Start of Material for the task

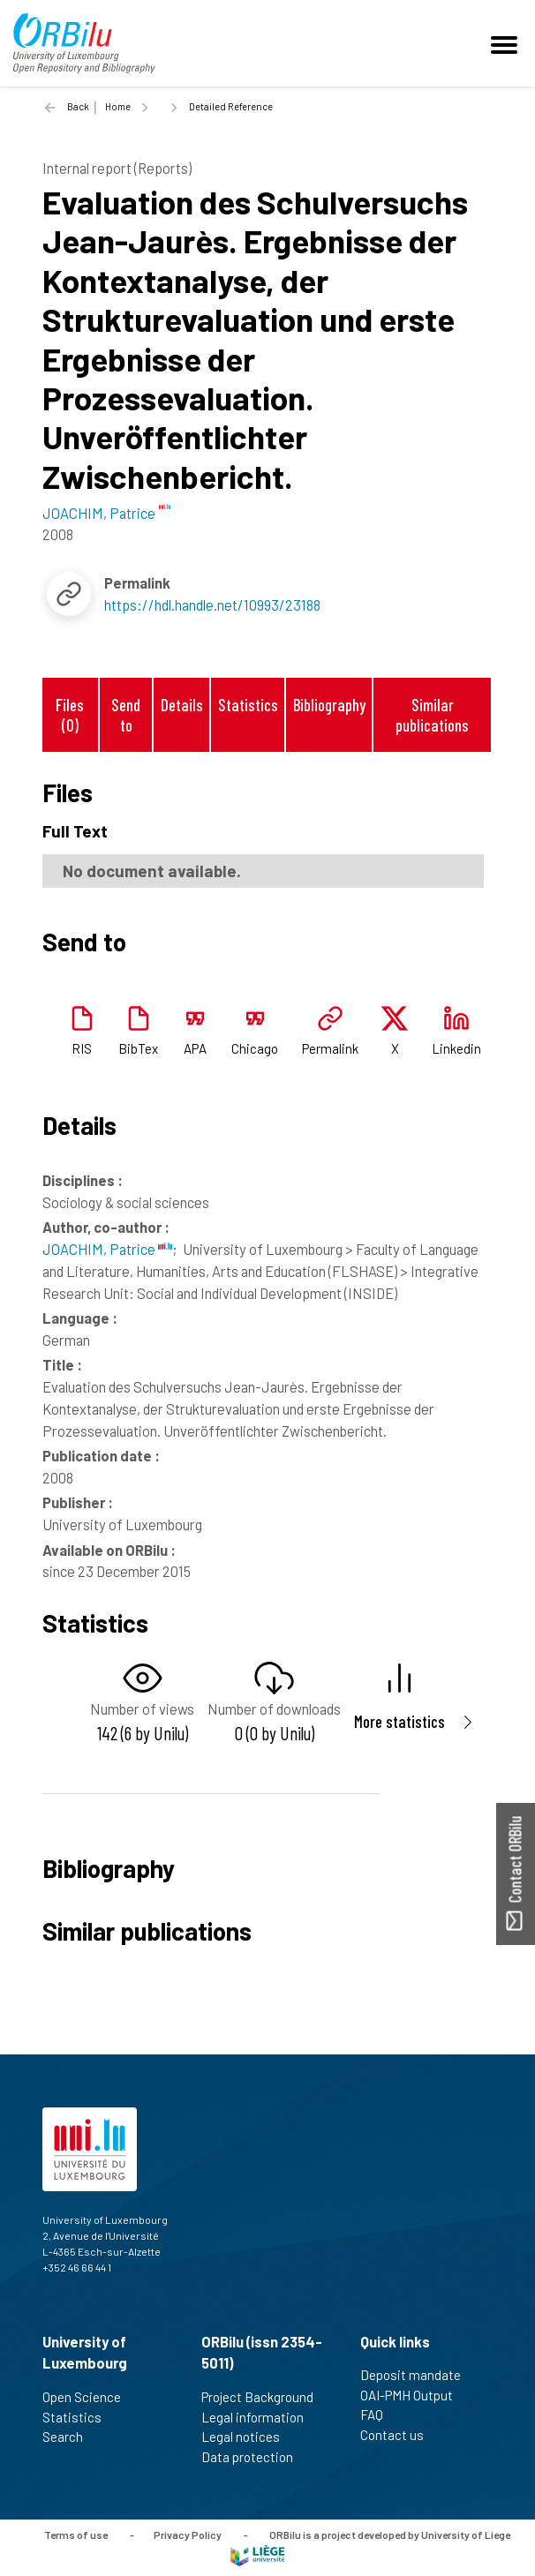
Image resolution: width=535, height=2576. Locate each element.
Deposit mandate (418, 2375)
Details (182, 705)
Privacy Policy (188, 2534)
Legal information (260, 2417)
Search (70, 2437)
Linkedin (456, 1048)
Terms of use (76, 2534)
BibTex (138, 1048)
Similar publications (432, 715)
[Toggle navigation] (506, 43)
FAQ (379, 2414)
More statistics (399, 1721)
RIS (82, 1048)
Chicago (254, 1048)
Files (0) (70, 715)
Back (78, 106)
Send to (125, 715)
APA (195, 1048)
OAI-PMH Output (414, 2395)
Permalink (330, 1048)
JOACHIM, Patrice (107, 1249)
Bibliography (329, 705)
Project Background (264, 2397)
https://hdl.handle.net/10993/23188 (212, 604)
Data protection (254, 2457)
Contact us (399, 2435)
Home (118, 106)
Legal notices (248, 2437)
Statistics (248, 705)
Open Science (89, 2397)
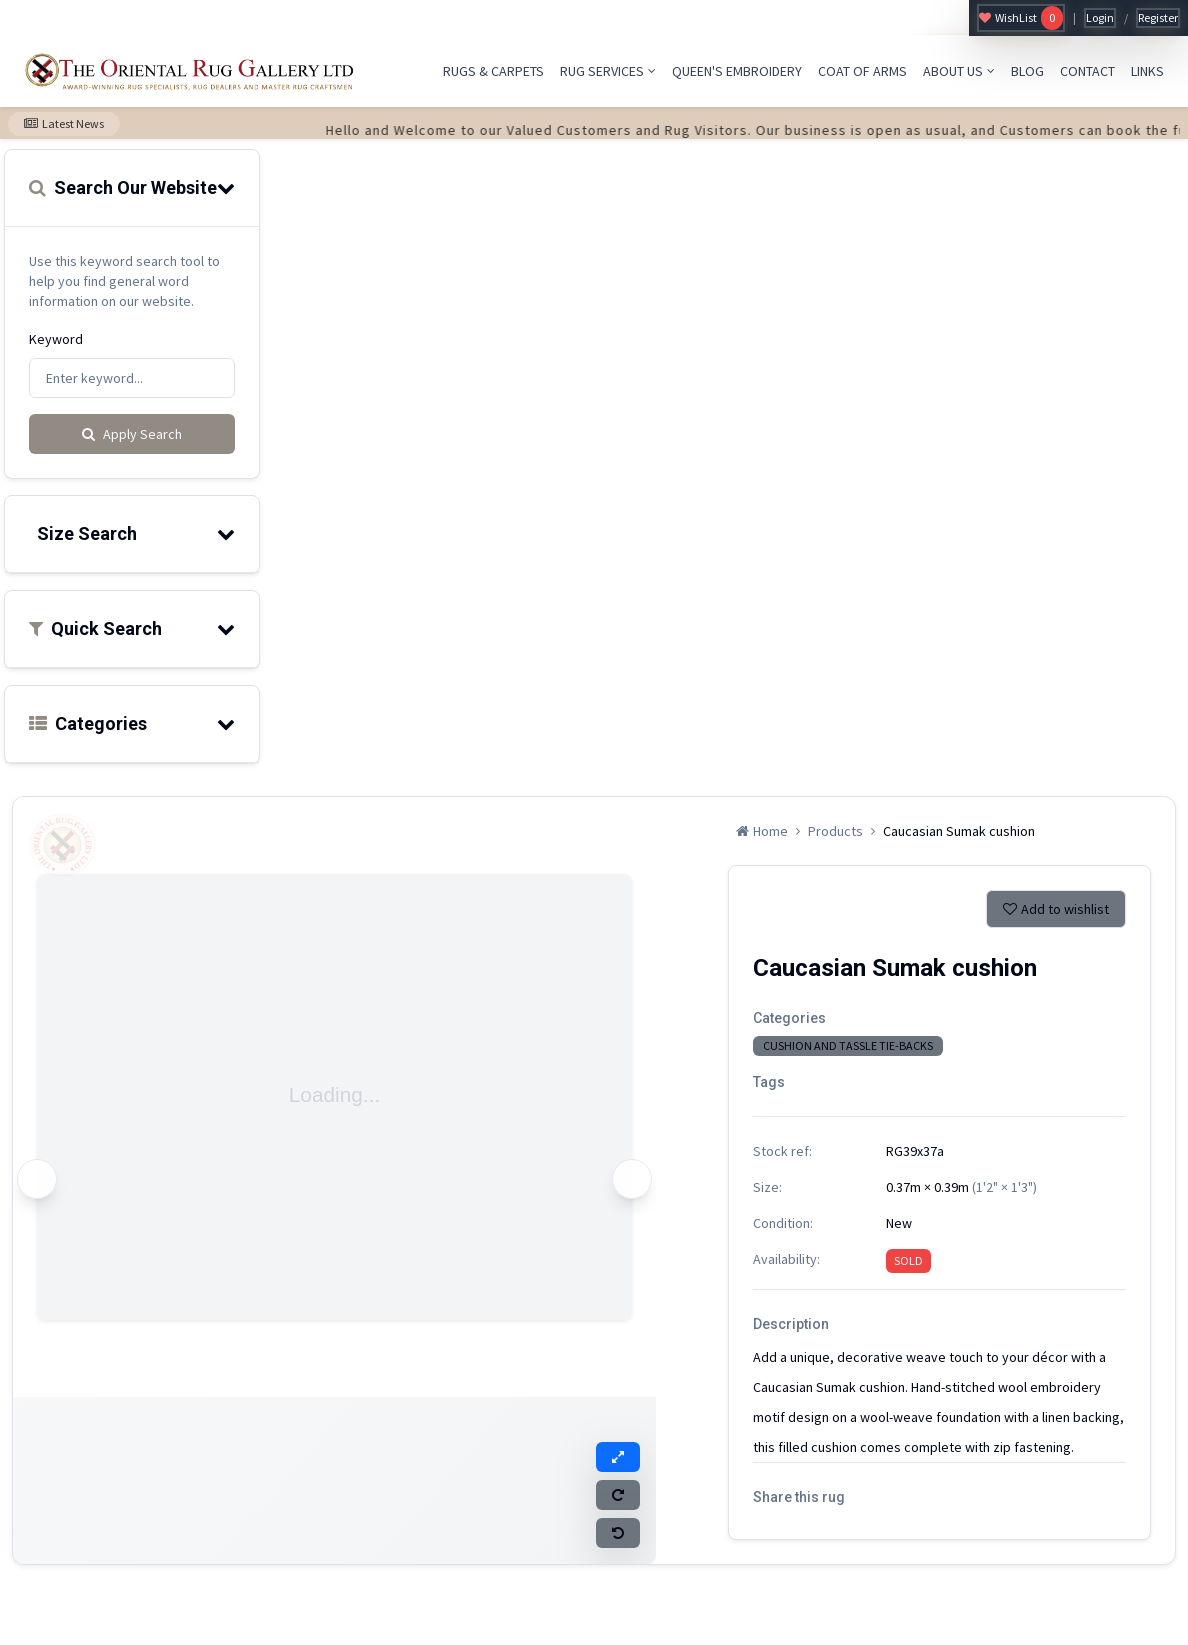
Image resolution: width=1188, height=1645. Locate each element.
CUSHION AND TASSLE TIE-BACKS (848, 1045)
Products (835, 831)
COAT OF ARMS (862, 71)
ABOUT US (959, 71)
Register (1158, 17)
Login (1100, 17)
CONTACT (1087, 71)
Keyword (56, 339)
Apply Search (132, 434)
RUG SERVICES (608, 71)
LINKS (1147, 71)
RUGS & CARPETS (493, 71)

End of Material for the task

● Your assignment
Would you give the data above again word for word, minus the pictures?

● Finished exercise
Image resolution: width=535, height=2576. Locate each element.
Deposit mandate (418, 2375)
Details (182, 705)
Privacy Policy (188, 2534)
Legal information (260, 2417)
Search (70, 2437)
Linkedin (456, 1048)
Terms of use (76, 2534)
BibTex (138, 1048)
Similar publications (432, 715)
[Toggle navigation] (506, 43)
FAQ (379, 2414)
More statistics (399, 1721)
RIS (82, 1048)
Chicago (254, 1048)
Files (0) (70, 715)
Back (78, 106)
Send to (125, 715)
APA (195, 1048)
OAI-PMH Output (414, 2395)
Permalink (330, 1048)
JOACHIM, Patrice (107, 1249)
Bibliography (329, 705)
Project Background (264, 2397)
https://hdl.handle.net/10993/23188 (212, 604)
Data protection (254, 2457)
Contact us (399, 2435)
Home (118, 106)
Legal notices (248, 2437)
Statistics (248, 705)
Open Science (89, 2397)
Image resolution: width=1188, height=1645. Locate each element.
CUSHION AND TASSLE TIE-BACKS (848, 1045)
Products (835, 831)
COAT OF ARMS (862, 71)
ABOUT US (959, 71)
Register (1158, 17)
Login (1100, 17)
CONTACT (1087, 71)
Keyword (56, 339)
Apply Search (132, 434)
RUG SERVICES (608, 71)
LINKS (1147, 71)
RUGS & CARPETS (493, 71)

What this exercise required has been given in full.